Enterprise will design, construct, install, and own Independence Hub, which will be on Mississippi Canyon Block 920 in 8,000 ft of water. It will consist of a 105-ft, deep-draft semisubmersible platform with a two-level production deck capable of processing 850 MMcfd of gas.

Anadarko will operate the $385-million platform, which will be designed to process production from the six anchor fields, with excess payload capacity to tie back as many as 10 additional fields.

Enterprise also will install, own, and operate Independence Trail, a 140 mile, 24-in. pipeline with a capacity of 850 MMcfd of gas. The $280-million transmission line will deliver production from Independence Hub to the Tennessee Gas Pipeline system in West Delta Block 68.

Tennessee Gas Pipeline Co., a subsidiary of El Paso Corp., on Nov. 10 announced a natural gas pipeline expansion that will extend its reach into the ultra-deep eastern Gulf of Mexico. Called Louisiana Deepwater Link, the project will provide an additional 850 MMcfd of capacity from the above-mentioned Independence Trail Pipeline project.

Atwater Valley Producer Group has signed agreements with Tennessee providing a long-term supply commitment from discoveries in the Atwater Valley, Mississippi Canyon, Desoto Canyon, and Lloyd Ridge concession areas.

Louisiana Deepwater Link gas will supply Tennessee's markets in the Gulf Coast, Southeast, and Northeast regions.

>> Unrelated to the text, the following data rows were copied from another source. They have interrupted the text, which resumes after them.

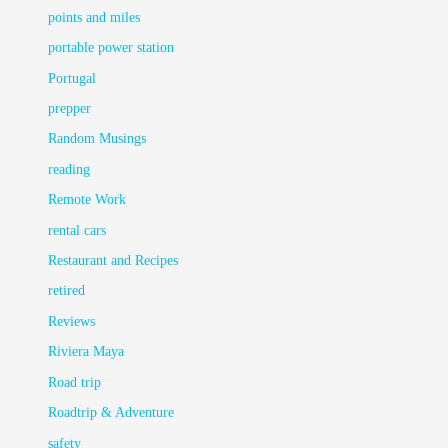
points and miles
portable power station
Portugal
prepper
Random Musings
reading
Remote Work
rental cars
Restaurant and Recipes
retired
Reviews
Riviera Maya
Road trip
Roadtrip & Adventure
safety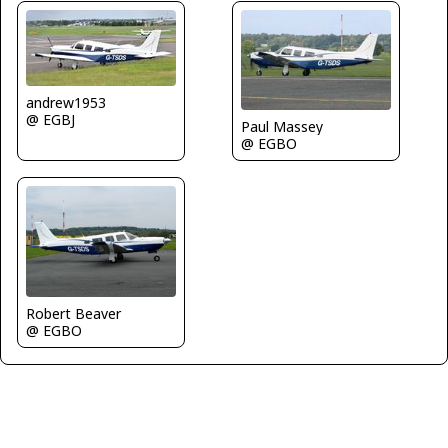
andrew1953
@ EGBJ
Paul Massey
@ EGBO
Robert Beaver
@ EGBO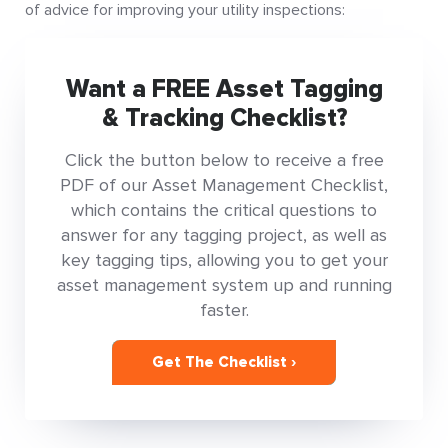
of advice for improving your utility inspections:
Want a FREE Asset Tagging
& Tracking Checklist?
Click the button below to receive a free
PDF of our Asset Management Checklist,
which contains the critical questions to
answer for any tagging project, as well as
key tagging tips, allowing you to get your
asset management system up and running
faster.
Get The Checklist ›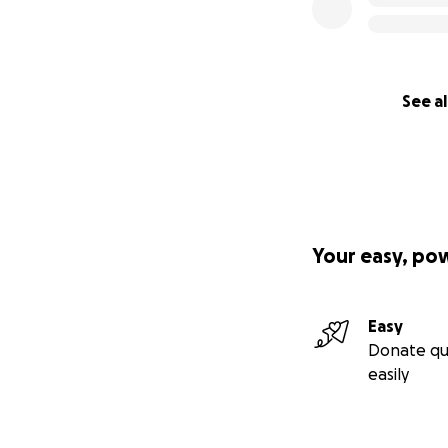
See al
Your easy, po
Easy
Donate qu
easily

As part of the contracts, Atwater Valley Producer Group will sell Tennessee up to 500 MMcfd of its production.

Tennessee will lay two pipelines from its existing Grand Isle 43 system, on the southeast coastline of Louisiana, to a new junction platform to be built in West Delta 68 and connecting to the Independence Trail Pipeline. Independence Trail will connect Tennessee to a major platform production hub to be on Mississippi Canyon Block 920. The facilities will be in service by October 2006.

Things may be starting to happen in Alaska.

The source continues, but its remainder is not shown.